Is SaaS really the best model for delivering software?
That was the topic of a discussion I had today, with a friend of mine, who is a CEO of a SaaS company. Ironically, he runs a SaaS company that serves other SaaS companies.
SaaS was all the rage 4-5 years ago and now with a few years of experience behind them. Many of the freshman batch of SaaS companies, we both knew,are still going through the growing pains (business model, scale, cost benefits). So it was worth a ponder, on our part, to see SaaS was all it was cut out to be.
We discussed a lot of different things about SaaS, discussing specific challenges that specific companies we both knew were going through. Here are my thoughts on SaaS (come to think of it they have been the same from 4-5 years ago)
- I think SaaS is the best model to deliver (enterprise) software. Software delivery and management is a specialized function and is best done by the specialists (i.e, those who designed and developed it). Assuming that IT teams in companies would somehow be able to perform the care-and-feeding of a enterprise application through it’s lifecycle is just not realistic. Companies have been living a lie all these years.
- On the business front, SaaS really levels the playing field in terms of risk assumption. The vendor now has as much at stake (if not more) as the customer who takes a chance on it. Customers having regained some of the (risk) leverage on vendors are not going to let go of it easily again.
- As for the challenges SaaS companies are facing around costs, profitability on each customer, I think it is still early days. We are merely in the second innings of a 9 innings game. Even the most successful SaaS company Salesforce.com has not quite figured out the exact magic to profitability. As the model matures, (think Utilities like Water, Electricity Grid), newer license models that are more advanced than the prevailing (predominantly) per-user license model evolve, the business model will become more manageable. So will the reliability and scalability.

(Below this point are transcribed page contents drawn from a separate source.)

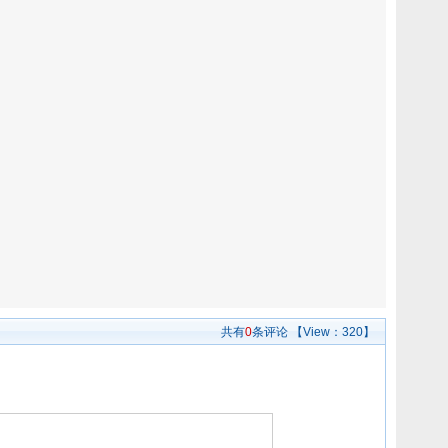
共有
0
条评论
【View：
320】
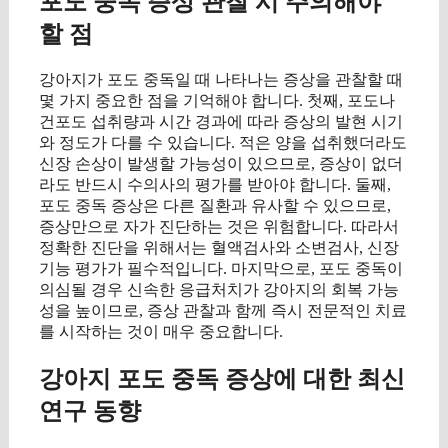
포도 중독 증상 관찰 시 주의해야
할 점
강아지가 포도 중독일 때 나타나는 증상을 관찰할 때
몇 가지 중요한 점을 기억해야 합니다. 첫째, 포도나
건포도 섭취량과 시간 경과에 따라 증상의 발현 시기
와 정도가 다를 수 있습니다. 적은 양을 섭취했더라도
신장 손상이 발생할 가능성이 있으므로, 증상이 없더
라도 반드시 수의사의 평가를 받아야 합니다. 둘째,
포도 중독 증상은 다른 질환과 유사할 수 있으므로,
증상만으로 자가 진단하는 것은 위험합니다. 따라서
정확한 진단을 위해서는 혈액검사와 소변검사, 신장
기능 평가가 필수적입니다. 마지막으로, 포도 중독이
의심될 경우 신속한 응급처치가 강아지의 회복 가능
성을 높이므로, 증상 관찰과 함께 즉시 전문적인 치료
를 시작하는 것이 매우 중요합니다.
강아지 포도 중독 증상에 대한 최신
연구 동향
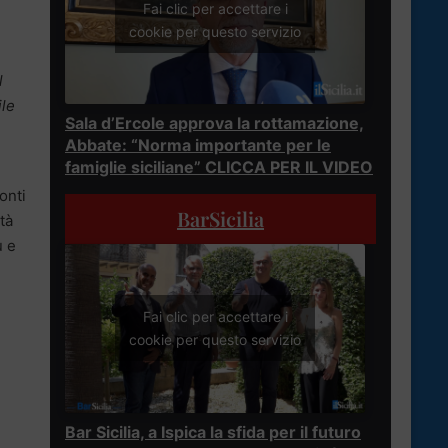
Fai clic per accettare i
cookie per questo servizio
l
ile
Sala d’Ercole approva la rottamazione,
Abbate: “Norma importante per le
famiglie siciliane” CLICCA PER IL VIDEO
onti
BarSicilia
tà
ù e
Fai clic per accettare i
cookie per questo servizio
Bar Sicilia, a Ispica la sfida per il futuro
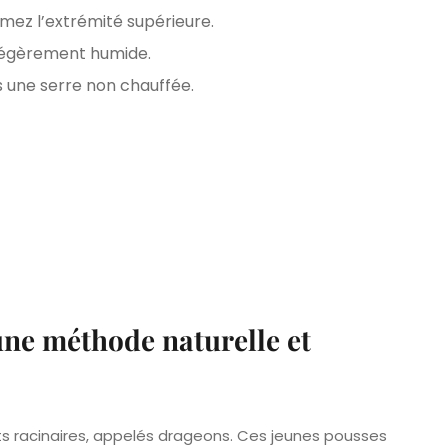
imez l’extrémité supérieure.
 légèrement humide.
s une serre non chauffée.
une méthode naturelle et
ts racinaires, appelés drageons. Ces jeunes pousses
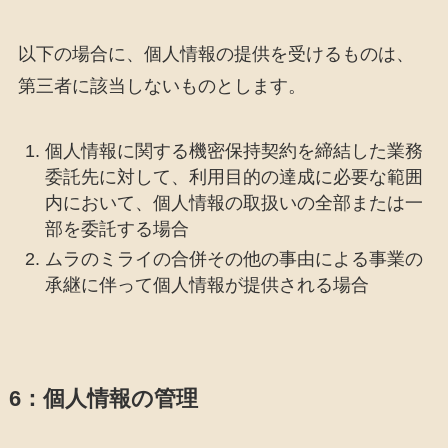
以下の場合に、個人情報の提供を受けるものは、
第三者に該当しないものとします。
個人情報に関する機密保持契約を締結した業務
委託先に対して、利用目的の達成に必要な範囲
内において、個人情報の取扱いの全部または一
部を委託する場合
ムラのミライの合併その他の事由による事業の
承継に伴って個人情報が提供される場合
6：個人情報の管理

- SaaS companies have so far focused on acquiring more customers and now that they have had those customers for a while, they will start focusing on adding more value to their customer’s business. That will result in substantial increase in the Customer Lifetime Value (CLTV) and reduction of churn. That will also lead to quicker amortization of the costs and quicker road to profitability.
Been a while since my last SaaS post. So feels good to be back writing about SaaS.